Sensible Sulfiting

Since the Romans ruled the civilized world, sulfites have aided in the preservation and storage of wine. Sulfur Dioxide in its various forms is essential in every winemaker's tool box. For the home winemaker, it is available in three basic forms. As Campden tablets, in a powder as potassium metabisulfite, or in a granular form known as inodose granules. The function of SO2 in wine is to prevent microbial contamination, reduce the effects of oxidation, prevent color from deteriorating and hinder the multiplication of yeast that do not generate alcohol.

So our question now becomes not if we should use sulfites, but how much do we use? This is where the sensible thing comes into play. While variables will always exist, the most useful method for determining how much SO2 needs to be present in your wine is pH.
The efficacy of SO2 is improved in pH levels below 3.5, as a result, less SO2 is required in wines below that level. You should always know the pH value of your wine. Use the attached scale to determine how much SO2 you should have to protect your wine: Then use the calculator to determine how much to SO2 to add.
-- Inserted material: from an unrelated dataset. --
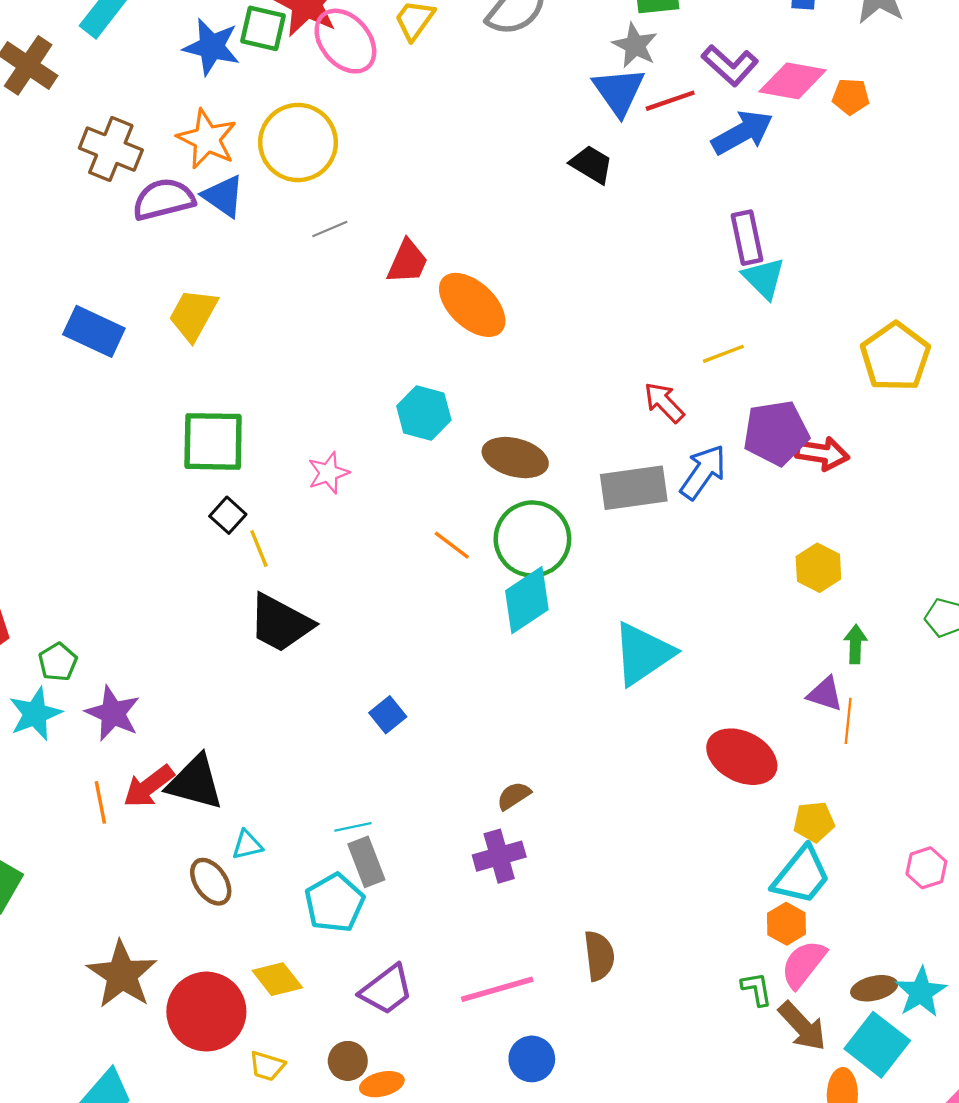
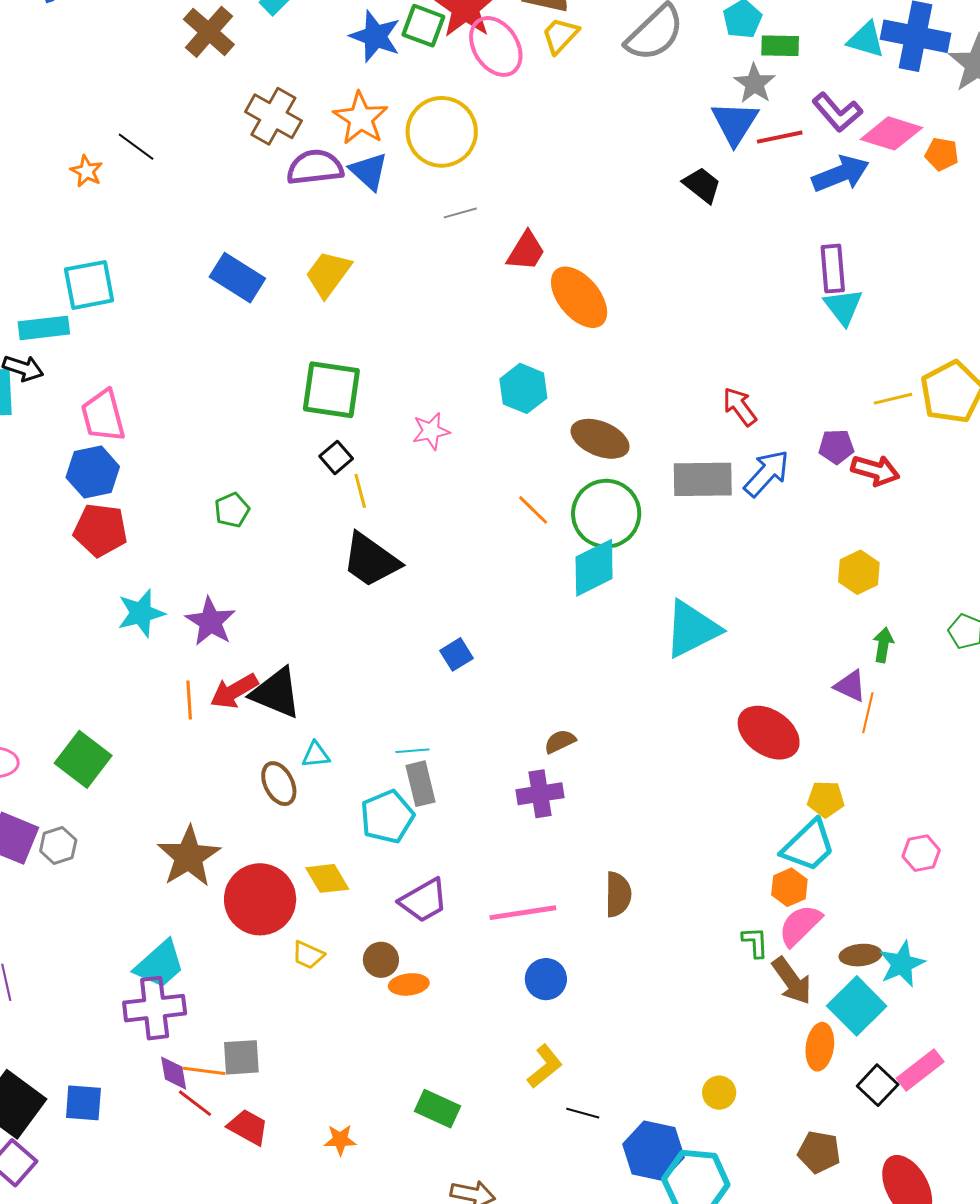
yellow line: (723, 354) -> (893, 399), moved
purple pentagon: (776, 433) -> (836, 447), size x0.6
green pentagon: (58, 662) -> (232, 510), moved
The next question is when do I sulfite? The first addition of sulfite should come while the crush is taking place. Mixing thoroughly is vital so as more grapes continue to enter the primary fermenter, continue turning the must. Bacteria begin multiplying quickly, so do not wait. About 6 grams in 52 gallons is sufficient at this time.

*If you are considering malolactic fermentation, do not add more SO2 prior to the completion of MLF, the next addition should come after pressing. As your wine is no longer protected by the blanket of CO2 provided in the fermentation process. Sulfiting after press is a sound practice. An additional 3 to 6 grams in 52 gallons is acceptable, and can vary based on the pH of your wine.

Should I resulfite if my wine continues to age?

If storing your wine in a wood vessel such as a barrel, it is necessary to replace the sulfite that is lost due to progressive oxidation. Normally around 10ppm in 52 gallons per month. This is due primarily because of the oxygen exchange through wood. If you are storing your wine in glass containers such as carboys or demijohns, the loss of SO2 is far less and replenishment becomes necessary with less frequency. In that scenario, every 6 months add 1.25ppm in 5 gallons is sufficient in most cases.

Testing for SO2 can be intimidating for home winemakers. The ripper method or aeration/oxidation method are not common practices for most home winemakers. Accuvin makes a fairly accurate, easy to read test kit, that is affordable. Vinmetrica makes an excellent digital unit albeit somewhat more costly, around $350.00. Lab testing is also another option. Virginia Tech Enology offers a very detailed, quick service.

Sulfite, and enjoy your wines for many years to come.